Directions for this task: Set down the records once more, please, exactly and with the pictures left out.
──────── Data listing ────────
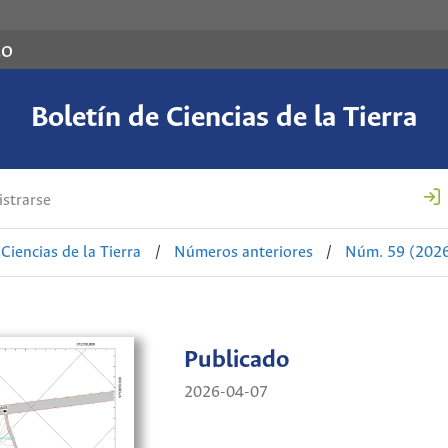
co
Boletín de Ciencias de la Tierra
strarse
Ciencias de la Tierra
/
Números anteriores
/
Núm. 59 (2026)
Publicado
2026-04-07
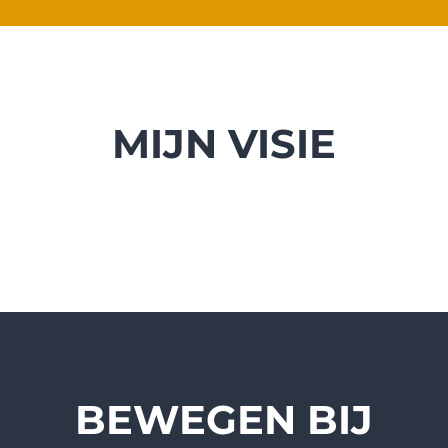
MIJN VISIE
BEWEGEN BIJ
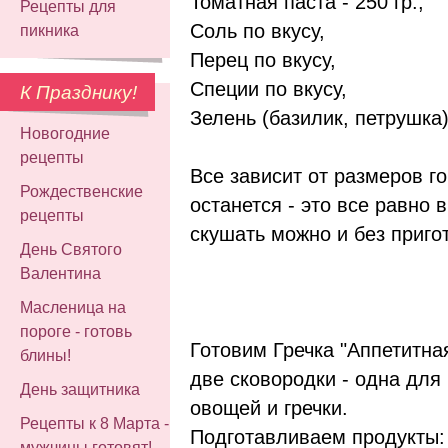
Томатная паста - 250 гр.,
Рецепты для
Соль по вкусу,
пикника
Перец по вкусу,
Специи по вкусу,
К Празднику!
Зелень (базилик, петрушка)
Новогодние
рецепты
Все зависит от размеров г
Рождественские
останется - это все равно 
рецепты
скушать можно и без приго
День Святого
Валентина
Масленица на
пороге - готовь
Готовим Гречка "Аппетитна
блины!
две сковородки - одна для
День защитника
овощей и гречки.
Рецепты к 8 Марта -
Подготавливаем продукты:
мужчины готовят!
────────
Solved problem:
co
Boletín de Ciencias de la Tierra
strarse
Ciencias de la Tierra
/
Números anteriores
/
Núm. 59 (2026)
Publicado
2026-04-07
MIJN VISIE
BEWEGEN BIJ
Томатная паста - 250 гр.,
Рецепты для
Соль по вкусу,
пикника
Перец по вкусу,
Специи по вкусу,
К Празднику!
Зелень (базилик, петрушка)
Новогодние
рецепты
Все зависит от размеров г
Рождественские
останется - это все равно 
рецепты
скушать можно и без приго
День Святого
Валентина
Масленица на
пороге - готовь
Готовим Гречка "Аппетитна
блины!
две сковородки - одна для
День защитника
овощей и гречки.
Рецепты к 8 Марта -
Подготавливаем продукты:
мужчины готовят!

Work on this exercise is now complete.